**Task statement**: Each record should be given again exactly, and any picture in it left out.

**Records to use**:
* * * * * * *

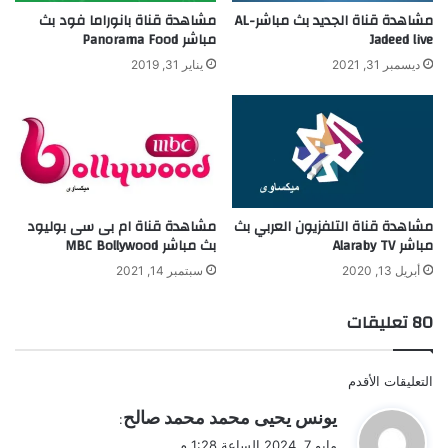
مشاهدة قناة الجديد بث مباشر-AL
مشاهدة قناة بانوراما فود بث
Jadeed live
مباشر Panorama Food
ديسمبر 31, 2021
يناير 31, 2019
مشاهدة قناة التلفزيون العربي بث
مشاهدة قناة ام بى سى بوليود
مباشر Alaraby TV
بث مباشر MBC Bollywood
أبريل 13, 2020
سبتمبر 14, 2021
‫80 تعليقات
تصفّح
التعليقات الأقدم
التعليقات
ي
يونس يحيى محمد محمد صالح
:
ق
مايو 7, 2024 الساعة 1:28 م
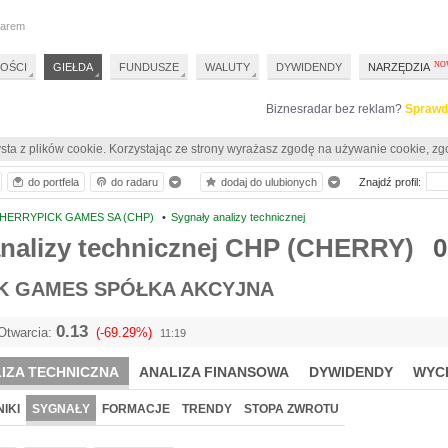
darem
OŚCI
GIEŁDA
FUNDUSZE
WALUTY
DYWIDENDY
NARZĘDZIA
Biznesradar bez reklam?
Sprawd
sta z plików cookie. Korzystając ze strony wyrażasz zgodę na używanie cookie, zg
do portfela
do radaru
dodaj do ulubionych
Znajdź profil:
HERRYPICK GAMES SA (CHP)
•
Sygnały analizy technicznej
analizy technicznej CHP (CHERRY)
0
K GAMES SPÓŁKA AKCYJNA
0.13
Otwarcia:
(-69.29%)
11:19
IZA TECHNICZNA
ANALIZA FINANSOWA
DYWIDENDY
WYC
IKI
SYGNAŁY
FORMACJE
TRENDY
STOPA ZWROTU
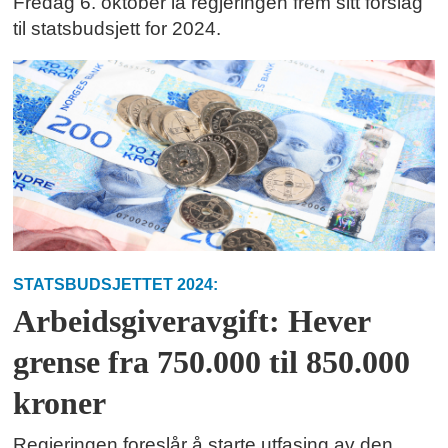
Fredag 6. oktober la regjeringen frem sitt forslag
til statsbudsjett for 2024.
STATSBUDSJETTET 2024:
Arbeidsgiveravgift: Hever
grense fra 750.000 til 850.000
kroner
Regjeringen foreslår å starte utfasing av den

* * * * * * *

**Answer space**:
مشاهدة قناة الجديد بث مباشر-AL
مشاهدة قناة بانوراما فود بث
Jadeed live
مباشر Panorama Food
ديسمبر 31, 2021
يناير 31, 2019
مشاهدة قناة التلفزيون العربي بث
مشاهدة قناة ام بى سى بوليود
مباشر Alaraby TV
بث مباشر MBC Bollywood
أبريل 13, 2020
سبتمبر 14, 2021
‫80 تعليقات
تصفّح
التعليقات الأقدم
التعليقات
ي
يونس يحيى محمد محمد صالح
:
ق
مايو 7, 2024 الساعة 1:28 م
darem
OŚCI
GIEŁDA
FUNDUSZE
WALUTY
DYWIDENDY
NARZĘDZIA
Biznesradar bez reklam?
Sprawd
sta z plików cookie. Korzystając ze strony wyrażasz zgodę na używanie cookie, zg
do portfela
do radaru
dodaj do ulubionych
Znajdź profil:
HERRYPICK GAMES SA (CHP)
•
Sygnały analizy technicznej
analizy technicznej CHP (CHERRY)
0
K GAMES SPÓŁKA AKCYJNA
0.13
Otwarcia:
(-69.29%)
11:19
IZA TECHNICZNA
ANALIZA FINANSOWA
DYWIDENDY
WYC
IKI
SYGNAŁY
FORMACJE
TRENDY
STOPA ZWROTU
Fredag 6. oktober la regjeringen frem sitt forslag
til statsbudsjett for 2024.
STATSBUDSJETTET 2024:
Arbeidsgiveravgift: Hever
grense fra 750.000 til 850.000
kroner
Regjeringen foreslår å starte utfasing av den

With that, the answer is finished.